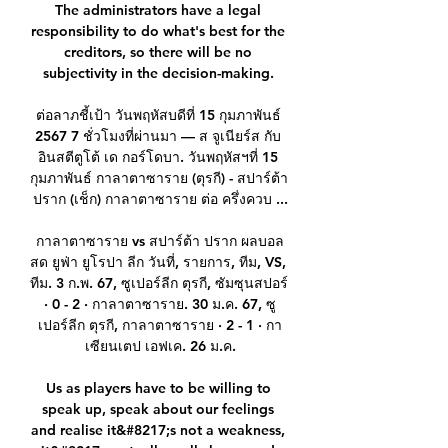
The administrators have a legal 
responsibility to do what's best for the 
creditors, so there will be no 
subjectivity in the decision-making. 

ต่อลาภชี้เป้า วันพฤหัสบดีที่ 15 กุมภาพันธ์ 
2567 7 ชั่วโมงที่ผ่านมา — ส จูเนียร์ส กับ 
อินสตีตูโต้ เด กอร์โดบา. วันพฤหัสฯที่ 15 
กุมภาพันธ์ กาลาตาซาราย (ตุรกี) - สปาร์ต้า 
ปราก (เช็ก) กาลาตาซาราย ต่อ ครึ่งควบ ...

กาลาตาซาราย vs สปาร์ต้า ปราก ผลบอล
สด ยูฟ่า ยูโรปา ลีก วันที่, รายการ, ทีม, VS, 
ทีม. 3 ก.พ. 67, ซูเปอร์ลีก ตุรกี, ซัมซุนสปอร์ 
· 0 - 2 · กาลาตาซาราย. 30 ม.ค. 67, ซู
เปอร์ลีก ตุรกี, กาลาตาซาราย · 2 - 1 · กา
เซียนเตป เอฟเค. 26 ม.ค.

Us as players have to be willing to 
speak up, speak about our feelings 
and realise it&#8217;s not a weakness, 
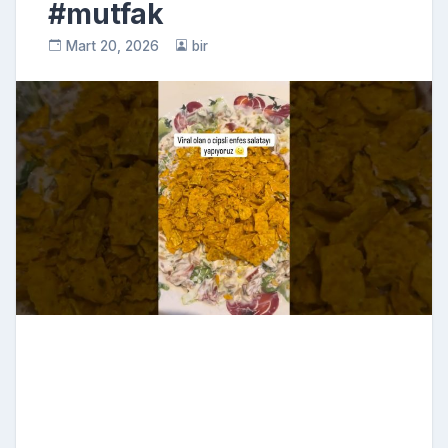
#mutfak
Mart 20, 2026
bir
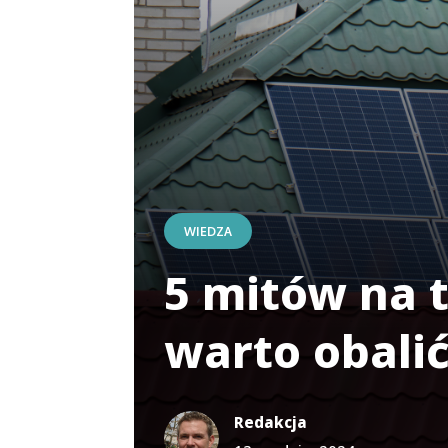
WIEDZA
5 mitów na 
warto obali
Redakcja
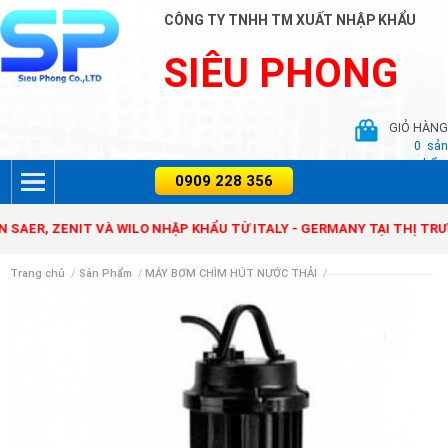
CÔNG TY TNHH TM XUẤT NHẬP KHẨU
SIÊU PHONG
GIỎ HÀNG
0
sản
phẩm
 ZENIT VÀ WILO NHẬP KHẨU TỪ ITALY - GERMANY TẠI THỊ TRƯỜNG 
Trang chủ
/
Sản Phẩm
/
MÁY BƠM CHÌM HÚT NƯỚC THẢI
/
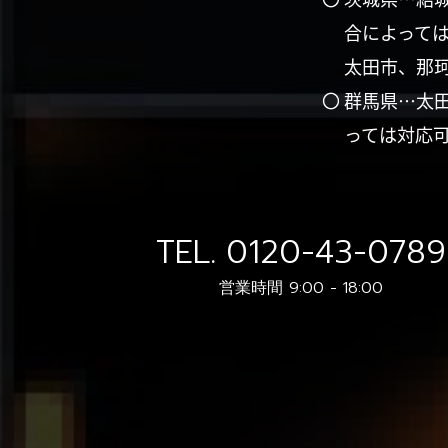
合によって
太田市、那
〇 群馬県…太
っては対応
TEL.
0120-43-0789
営業時間 9:00 - 18:00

**Goal of the exercise**
After reading the listing above, work out how many lines contain "NHẬP" and reply with that number only.

**Answer box**
2